JAKARTA – Kanal YouTube Indonesia Baru merilis cuplikan (trailer) film dokumenter terbaru berjudul “Pesta Babi” pada Jumat (13/3/2026). Film dokumenter ini membidik secara tajam realitas di balik pelaksanaan Proyek Strategis Nasional (PSN) di tanah Papua, yang memicu konflik agraria antara agenda ketahanan pangan pemerintah dan ruang hidup masyarakat adat.
Dalam tayangan berdurasi tiga menit tersebut, dokumenter ini membenturkan dua narasi yang saling berseberangan. Di satu sisi, terdapat rekaman pernyataan pejabat pemerintah yang menekankan urgensi percepatan swasembada pangan nasional. Agenda besar ini diikuti dengan rencana ekspansi perkebunan kelapa sawit secara masif di Papua guna mendukung produksi bahan bakar nabati (BBN), serta penerapan kebijakan mandatori bioetanol 10% yang telah mengantongi persetujuan Presiden.
Namun, di sisi lain, ambisi makro tersebut harus berhadapan dengan realitas pahit yang dialami masyarakat akar rumput. Trailer “Pesta Babi” merekam kebingungan sekaligus kemarahan warga adat, salah satunya dari Marga Kuipalo, atas masuknya infrastruktur proyek secara tiba-tiba ke wilayah mereka tanpa sosialisasi memadai.

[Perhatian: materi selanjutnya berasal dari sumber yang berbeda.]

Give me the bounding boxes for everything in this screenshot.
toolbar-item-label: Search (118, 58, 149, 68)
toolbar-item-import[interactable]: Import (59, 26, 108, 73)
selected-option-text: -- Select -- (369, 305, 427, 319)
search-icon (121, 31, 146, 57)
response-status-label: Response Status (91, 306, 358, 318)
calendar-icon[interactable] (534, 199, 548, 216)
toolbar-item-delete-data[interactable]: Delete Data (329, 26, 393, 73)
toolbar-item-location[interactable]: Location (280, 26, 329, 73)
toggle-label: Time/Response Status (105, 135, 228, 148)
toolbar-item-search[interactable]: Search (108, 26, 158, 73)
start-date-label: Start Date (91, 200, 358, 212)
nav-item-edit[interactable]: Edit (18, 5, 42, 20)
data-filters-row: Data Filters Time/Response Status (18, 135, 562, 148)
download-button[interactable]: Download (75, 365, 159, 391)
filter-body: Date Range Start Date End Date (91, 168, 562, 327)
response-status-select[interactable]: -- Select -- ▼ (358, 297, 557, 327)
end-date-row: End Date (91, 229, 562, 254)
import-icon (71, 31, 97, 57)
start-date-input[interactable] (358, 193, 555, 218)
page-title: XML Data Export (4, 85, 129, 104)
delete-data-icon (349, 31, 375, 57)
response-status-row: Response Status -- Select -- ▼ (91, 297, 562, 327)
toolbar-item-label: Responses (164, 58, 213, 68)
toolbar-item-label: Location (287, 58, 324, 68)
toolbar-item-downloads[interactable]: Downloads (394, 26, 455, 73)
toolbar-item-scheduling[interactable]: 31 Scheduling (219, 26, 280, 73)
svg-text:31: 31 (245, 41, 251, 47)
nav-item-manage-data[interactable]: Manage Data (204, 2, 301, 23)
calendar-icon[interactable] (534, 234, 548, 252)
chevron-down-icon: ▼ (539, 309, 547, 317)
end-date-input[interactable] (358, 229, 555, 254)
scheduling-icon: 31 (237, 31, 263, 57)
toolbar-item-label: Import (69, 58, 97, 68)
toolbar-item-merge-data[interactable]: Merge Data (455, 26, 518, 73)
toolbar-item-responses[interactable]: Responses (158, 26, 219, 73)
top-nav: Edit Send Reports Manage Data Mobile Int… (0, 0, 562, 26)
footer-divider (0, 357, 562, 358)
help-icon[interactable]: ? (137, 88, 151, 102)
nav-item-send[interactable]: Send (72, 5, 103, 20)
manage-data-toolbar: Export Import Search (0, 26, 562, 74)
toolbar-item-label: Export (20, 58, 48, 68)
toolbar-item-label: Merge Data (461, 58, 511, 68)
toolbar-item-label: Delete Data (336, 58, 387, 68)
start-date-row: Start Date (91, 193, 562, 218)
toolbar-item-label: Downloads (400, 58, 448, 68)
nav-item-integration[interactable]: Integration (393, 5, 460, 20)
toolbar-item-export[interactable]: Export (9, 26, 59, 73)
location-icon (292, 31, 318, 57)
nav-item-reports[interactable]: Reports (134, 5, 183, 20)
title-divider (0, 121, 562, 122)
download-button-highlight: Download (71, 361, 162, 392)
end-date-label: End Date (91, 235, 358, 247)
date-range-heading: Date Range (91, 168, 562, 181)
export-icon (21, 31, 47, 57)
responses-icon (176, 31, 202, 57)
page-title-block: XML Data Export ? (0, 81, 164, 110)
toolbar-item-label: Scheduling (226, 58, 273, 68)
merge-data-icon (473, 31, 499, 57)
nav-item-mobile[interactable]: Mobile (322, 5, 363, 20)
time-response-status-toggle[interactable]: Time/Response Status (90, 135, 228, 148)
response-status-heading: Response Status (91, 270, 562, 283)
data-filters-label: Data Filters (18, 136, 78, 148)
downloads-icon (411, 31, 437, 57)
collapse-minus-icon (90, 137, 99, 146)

“Kami masyarakat setempat, kami tidak tahu. Kami kaget pagi-pagi kapal sudah ada di pelabuhan kami. Ini hak kami di sini, dusun kami Marga Kuipalo,” keluh salah satu warga dalam cuplikan tersebut.

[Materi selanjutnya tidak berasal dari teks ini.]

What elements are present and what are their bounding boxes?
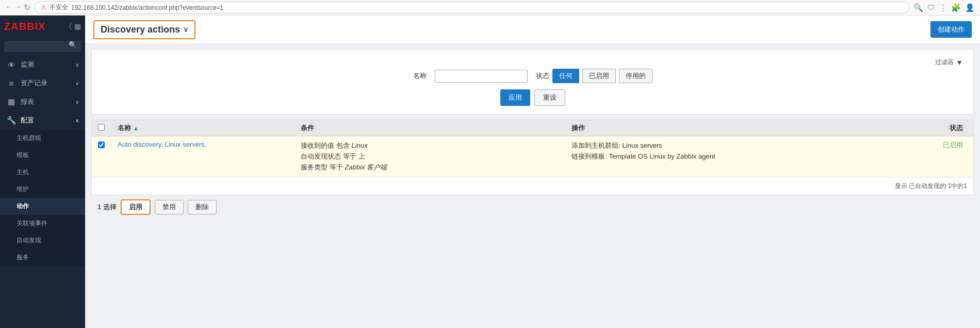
sidebar-item-label: 配置 bbox=[21, 116, 34, 125]
condition-line-1: 接收到的值 包含 Linux bbox=[301, 140, 563, 151]
table-footer: 显示 已自动发现的 1中的1 bbox=[92, 177, 973, 195]
sidebar-item-assets[interactable]: ≡ 资产记录 ∨ bbox=[0, 74, 85, 92]
action-status[interactable]: 已启用 bbox=[926, 140, 967, 150]
status-filter-group: 状态 任何 已启用 停用的 bbox=[536, 69, 652, 83]
sidebar-item-label: 监测 bbox=[21, 60, 34, 69]
templates-label: 模板 bbox=[17, 151, 29, 160]
hosts-label: 主机 bbox=[17, 168, 29, 177]
page-title: Discovery actions bbox=[101, 24, 180, 35]
selection-count: 1 选择 bbox=[97, 202, 117, 212]
sidebar-search-container: 🔍 bbox=[0, 38, 85, 55]
operation-line-1: 添加到主机群组: Linux servers bbox=[571, 140, 922, 151]
select-all-checkbox[interactable] bbox=[98, 124, 105, 131]
maintenance-label: 维护 bbox=[17, 185, 29, 194]
security-icon[interactable]: 🛡 bbox=[927, 3, 935, 12]
sidebar-item-templates[interactable]: 模板 bbox=[0, 147, 85, 164]
chevron-up-icon: ∧ bbox=[75, 118, 79, 123]
sidebar-item-label: 报表 bbox=[21, 97, 34, 106]
delete-button[interactable]: 删除 bbox=[188, 200, 217, 214]
sidebar: ZABBIX 《 ▦ 🔍 👁 监测 ∨ ≡ 资产记录 ∨ ▦ 报表 ∨ bbox=[0, 15, 85, 328]
main-content: Discovery actions ∨ 创建动作 过滤器 ▼ 名称 状态 bbox=[85, 15, 980, 328]
sidebar-item-correlation[interactable]: 关联项事件 bbox=[0, 215, 85, 232]
reports-icon: ▦ bbox=[6, 97, 17, 106]
action-operations: 添加到主机群组: Linux servers 链接到模板: Template O… bbox=[567, 140, 926, 162]
action-bar: 1 选择 启用 禁用 删除 bbox=[91, 195, 974, 219]
sidebar-item-reports[interactable]: ▦ 报表 ∨ bbox=[0, 92, 85, 111]
chevron-down-icon: ∨ bbox=[75, 81, 79, 86]
action-name-link[interactable]: Auto discovery. Linux servers. bbox=[113, 140, 297, 148]
sort-arrow-icon[interactable]: ▲ bbox=[133, 125, 139, 131]
topbar: Discovery actions ∨ 创建动作 bbox=[85, 15, 980, 44]
assets-icon: ≡ bbox=[6, 79, 17, 88]
extensions-icon[interactable]: 🧩 bbox=[951, 3, 961, 12]
name-filter-input[interactable] bbox=[435, 70, 528, 83]
status-any-button[interactable]: 任何 bbox=[552, 69, 579, 83]
filter-row: 名称 状态 任何 已启用 停用的 bbox=[102, 69, 963, 83]
col-condition-header: 条件 bbox=[297, 123, 567, 133]
sidebar-item-monitor[interactable]: 👁 监测 ∨ bbox=[0, 55, 85, 74]
disable-button[interactable]: 禁用 bbox=[155, 200, 184, 214]
filter-label: 过滤器 bbox=[935, 58, 954, 67]
sidebar-item-actions[interactable]: 动作 bbox=[0, 198, 85, 215]
chevron-down-icon: ∨ bbox=[75, 62, 79, 68]
sidebar-item-maintenance[interactable]: 维护 bbox=[0, 181, 85, 198]
services-label: 服务 bbox=[17, 253, 29, 262]
auto-discovery-label: 自动发现 bbox=[17, 236, 41, 245]
sidebar-item-admin[interactable]: ⚙ 管理 ∨ bbox=[0, 325, 85, 328]
operation-line-2: 链接到模板: Template OS Linux by Zabbix agent bbox=[571, 151, 922, 162]
col-status-header: 状态 bbox=[926, 123, 967, 133]
create-action-button[interactable]: 创建动作 bbox=[930, 21, 972, 38]
filter-header: 过滤器 ▼ bbox=[102, 58, 963, 67]
table-count: 显示 已自动发现的 1中的1 bbox=[895, 182, 967, 191]
config-icon: 🔧 bbox=[6, 116, 17, 125]
security-warning-icon: ⚠ bbox=[41, 4, 46, 11]
nav-back-forward[interactable]: ← → ↻ bbox=[5, 3, 30, 12]
correlation-label: 关联项事件 bbox=[17, 219, 47, 228]
sidebar-item-config[interactable]: 🔧 配置 ∧ bbox=[0, 111, 85, 130]
condition-line-2: 自动发现状态 等于 上 bbox=[301, 151, 563, 162]
url-text: 192.168.100.142/zabbix/actionconf.php?ev… bbox=[71, 4, 223, 11]
sidebar-collapse-icon[interactable]: 《 bbox=[65, 22, 72, 32]
sidebar-item-host-groups[interactable]: 主机群组 bbox=[0, 130, 85, 147]
status-enabled-button[interactable]: 已启用 bbox=[582, 69, 616, 83]
chevron-down-icon: ∨ bbox=[183, 25, 188, 34]
chevron-down-icon: ∨ bbox=[75, 99, 79, 105]
col-name-header: 名称 bbox=[118, 123, 131, 133]
sidebar-item-hosts[interactable]: 主机 bbox=[0, 164, 85, 181]
reset-filter-button[interactable]: 重设 bbox=[534, 89, 565, 106]
sidebar-item-auto-discovery[interactable]: 自动发现 bbox=[0, 232, 85, 249]
url-warning-text: 不安全 bbox=[50, 3, 68, 12]
search-icon: 🔍 bbox=[69, 41, 77, 49]
url-bar: ⚠ 不安全 192.168.100.142/zabbix/actionconf.… bbox=[35, 2, 909, 13]
profile-icon[interactable]: 👤 bbox=[965, 3, 975, 12]
zabbix-logo: ZABBIX bbox=[4, 21, 45, 33]
more-icon[interactable]: ⋮ bbox=[939, 3, 947, 12]
page-title-dropdown[interactable]: Discovery actions ∨ bbox=[93, 20, 195, 39]
status-disabled-button[interactable]: 停用的 bbox=[619, 69, 652, 83]
condition-line-3: 服务类型 等于 Zabbix 客户端 bbox=[301, 162, 563, 173]
sidebar-menu-icon[interactable]: ▦ bbox=[74, 22, 81, 32]
monitor-icon: 👁 bbox=[6, 60, 17, 69]
table-row: Auto discovery. Linux servers. 接收到的值 包含 … bbox=[92, 136, 973, 177]
row-checkbox[interactable] bbox=[98, 142, 105, 148]
actions-table: 名称 ▲ 条件 操作 状态 Auto discovery. Linux serv… bbox=[91, 120, 974, 195]
config-subitems: 主机群组 模板 主机 维护 动作 关联项事件 自动发现 服务 bbox=[0, 130, 85, 266]
sidebar-item-services[interactable]: 服务 bbox=[0, 249, 85, 266]
zoom-icon[interactable]: 🔍 bbox=[913, 3, 923, 12]
host-groups-label: 主机群组 bbox=[17, 134, 41, 143]
sidebar-item-label: 资产记录 bbox=[21, 79, 47, 88]
filter-funnel-icon: ▼ bbox=[956, 58, 963, 67]
actions-label: 动作 bbox=[17, 202, 29, 211]
filter-panel: 过滤器 ▼ 名称 状态 任何 已启用 停用的 应用 重设 bbox=[91, 49, 974, 115]
action-conditions: 接收到的值 包含 Linux 自动发现状态 等于 上 服务类型 等于 Zabbi… bbox=[297, 140, 567, 173]
col-operation-header: 操作 bbox=[567, 123, 926, 133]
apply-filter-button[interactable]: 应用 bbox=[500, 89, 530, 106]
status-filter-label: 状态 bbox=[536, 71, 549, 81]
name-filter-label: 名称 bbox=[413, 71, 427, 81]
filter-actions: 应用 重设 bbox=[102, 89, 963, 106]
table-header: 名称 ▲ 条件 操作 状态 bbox=[92, 120, 973, 136]
enable-button[interactable]: 启用 bbox=[121, 199, 151, 215]
sidebar-header: ZABBIX 《 ▦ bbox=[0, 15, 85, 38]
content-area: 过滤器 ▼ 名称 状态 任何 已启用 停用的 应用 重设 bbox=[85, 44, 980, 328]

Ketegangan di lapangan juga tergambar dari kesaksian warga yang menyoroti kehadiran aparat bersenjata di wilayah mereka. Ekspansi kawasan proyek ini memicu kekhawatiran eksistensial bagi masyarakat adat yang menggantungkan hidupnya pada alam. Hilangnya ruang hidup menjadi ketakutan utama yang disuarakan oleh penduduk lokal. “Jika tanah adat dan hutan adat hilang, kami mau hidup di mana?” tegas seorang warga.
Perlawanan masyarakat adat Papua terhadap Proyek Strategis Nasional ini tidak berjalan sendirian. Dokumenter ini diakhiri dengan pernyataan sikap dari kelompok agama, di mana gereja-gereja di Indonesia secara terbuka menyatakan dukungan penuh kepada masyarakat adat dalam upaya menolak PSN yang dinilai berpotensi merampas tanah-tanah ulayat mereka.
Trailer “Pesta Babi” berhasil memantik diskursus publik yang kritis mengenai efektivitas dan pendekatan pemerintah dalam menjalankan program pembangunan yang diklaim untuk kesejahteraan, namun pada praktiknya kerap menyingkirkan hak-hak dasar masyarakat adat.